The oxygen generators — produced by French company Novair — will “enable hospitals to produce their own oxygen and, crucially, means they won’t have to buy their oxygen anymore,” Novair International Director Jean-Pierre Berlioz said.

“We have built these eight units in a record time, a real feat,” Berlioz said, adding that “this will save lives, so we are incredibly proud of it.”

He said the generators will be operational in India within a few days.

Additionally, liquid oxygen containers will be filled by a French company in Qatar and be sent to India by boat in the coming days, according to Lemoyne.

11:43 a.m. ET, May 1, 2021

New wave of Covid-19 cases in Nepal causes hospital beds shortage, health officials warn

From journalist Asha Thapa in Kathmandu and CNN's Philip Wang in Atlanta

An ambulance carrying Covid-19 patients is at a hospital in Kathmandu, Nepal, on April 26.
An ambulance carrying Covid-19 patients is at a hospital in Kathmandu, Nepal, on April 26. Sulav Shrestha/Xinhua/Getty Images

A new wave of Covid-19 infections has struck Nepal, causing shortages of hospital beds in 22 districts, health officials said on Saturday.

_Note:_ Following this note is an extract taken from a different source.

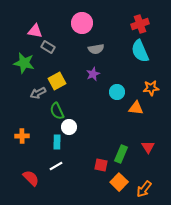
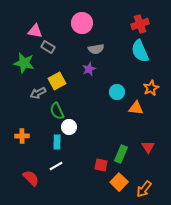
purple star: moved 4 px left, 5 px up
orange star: rotated 21 degrees counterclockwise
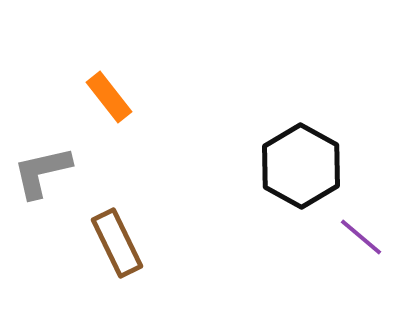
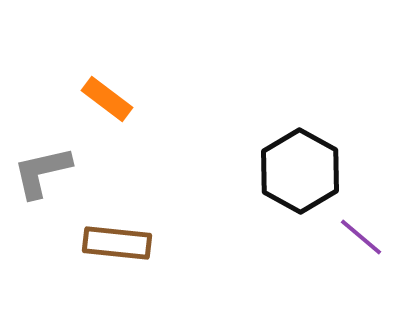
orange rectangle: moved 2 px left, 2 px down; rotated 15 degrees counterclockwise
black hexagon: moved 1 px left, 5 px down
brown rectangle: rotated 58 degrees counterclockwise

According to Nepal’s Health Emergency Operation Center, the rate of infections has increased "beyond the control of the health system" among 22 districts, most of which are at India-Nepal border.

"Three or four patients with low oxygen rate are waiting for the bed right now, but all the beds [are] full. I feel so sorry for the patients," said Prakash Thapa, Medical Superintendent of Bheri Hospital Nepalgunj Banke District.  

On Thursday, Nepali authorities have imposed a two-week lockdown in capital city Kathmandu in efforts to curb the spread of Covid-19. 

Authorities have also urged Nepali citizens not to travel internationally or domestically. 

Nepal reported 5,657 new Covid-19 cases on Friday, edging closer to the daily record of 5,743 in October 2020.

The country also reported 33 deaths on Friday, according to John Hopkins University.

11:41 a.m. ET, May 1, 2021

India receives 150,000 doses of Russia's Sputnik V vaccine

From Manveena Suri in New Delhi and Mitch McCluskey in Atlanta

India has received 150,000 doses of Russia’s Sputnik V vaccine as the country grapples with a brutal second wave of the pandemic, the government said Saturday.

Arindam Bagchi, the Ministry of External Affairs spokesperson, said the doses, delivered to Hyderabad, would be the first of millions to be sent to India.

“Deeply value support from long-standing friend Russia. Over a decade of India-Russia special & privileged strategic partnership,” Bagchi said in the tweet.

India's drug regulator, the Drugs Controller General of India, approved the Sputnik V vaccine for use last month.

“As [Russia and India] continue dedicated joint efforts to combat the Covid-19, this move is especially important to support the Indian Government’s endeavors to mitigate deadly 2nd wave & save lives,” the Russian Ambassador to India Nikolay Kudashev said in a tweet.